■ **Task objective**: The copy you give must match the listing below exactly and contain no pictures.

───── Source information ─────

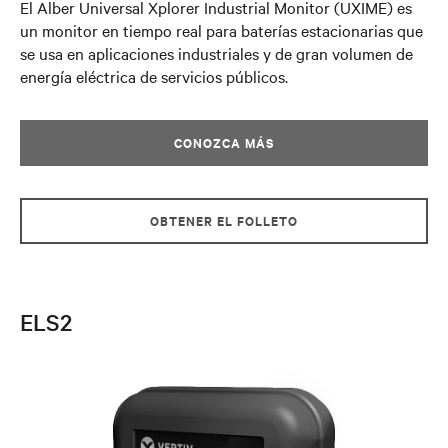
El Alber Universal Xplorer Industrial Monitor (UXIME) es
un monitor en tiempo real para baterías estacionarias que
se usa en aplicaciones industriales y de gran volumen de
energía eléctrica de servicios públicos.
CONOZCA MÁS
OBTENER EL FOLLETO
ELS2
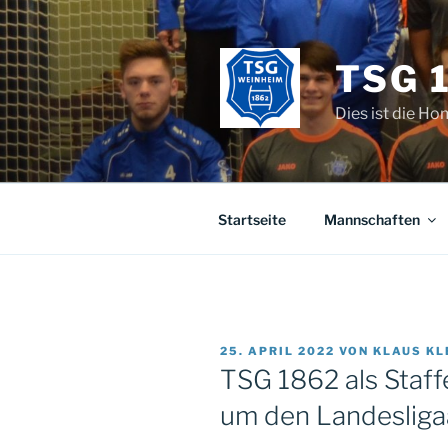
Zum
Inhalt
springen
TSG 
Dies ist die H
Startseite
Mannschaften
VERÖFFENTLICHT
25. APRIL 2022
VON
KLAUS K
AM
TSG 1862 als Staffe
um den Landesliga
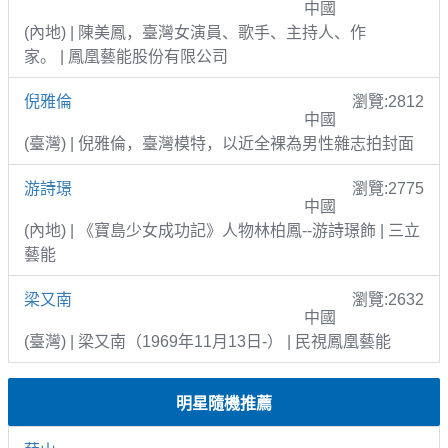
中國
(內地) | 陳美鳳，臺灣女演員、歌手、主持人、作
家。 | 鳳凰藝能股份有限公司
倪雅倫
瀏覽:2812
中國
(臺灣) | 倪雅倫，臺灣模特，以近全裸為男性雜志拍封面
游詩璟
瀏覽:2775
中國
(內地) | 《寶島少女成功記》人物林柏鳳--游詩璟飾 | 三立
藝能
梁又南
瀏覽:2632
中國
(臺灣) | 梁又南（1969年11月13日-） | 民視鳳凰藝能
明星隨機推薦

─────

■ **Answer to this problem**:
El Alber Universal Xplorer Industrial Monitor (UXIME) es
un monitor en tiempo real para baterías estacionarias que
se usa en aplicaciones industriales y de gran volumen de
energía eléctrica de servicios públicos.
CONOZCA MÁS
OBTENER EL FOLLETO
ELS2
Zum
Inhalt
springen
TSG 
Dies ist die H
Startseite
Mannschaften
VERÖFFENTLICHT
25. APRIL 2022
VON
KLAUS K
AM
TSG 1862 als Staffe
um den Landesliga
中國
(內地) | 陳美鳳，臺灣女演員、歌手、主持人、作
家。 | 鳳凰藝能股份有限公司
倪雅倫
瀏覽:2812
中國
(臺灣) | 倪雅倫，臺灣模特，以近全裸為男性雜志拍封面
游詩璟
瀏覽:2775
中國
(內地) | 《寶島少女成功記》人物林柏鳳--游詩璟飾 | 三立
藝能
梁又南
瀏覽:2632
中國
(臺灣) | 梁又南（1969年11月13日-） | 民視鳳凰藝能
明星隨機推薦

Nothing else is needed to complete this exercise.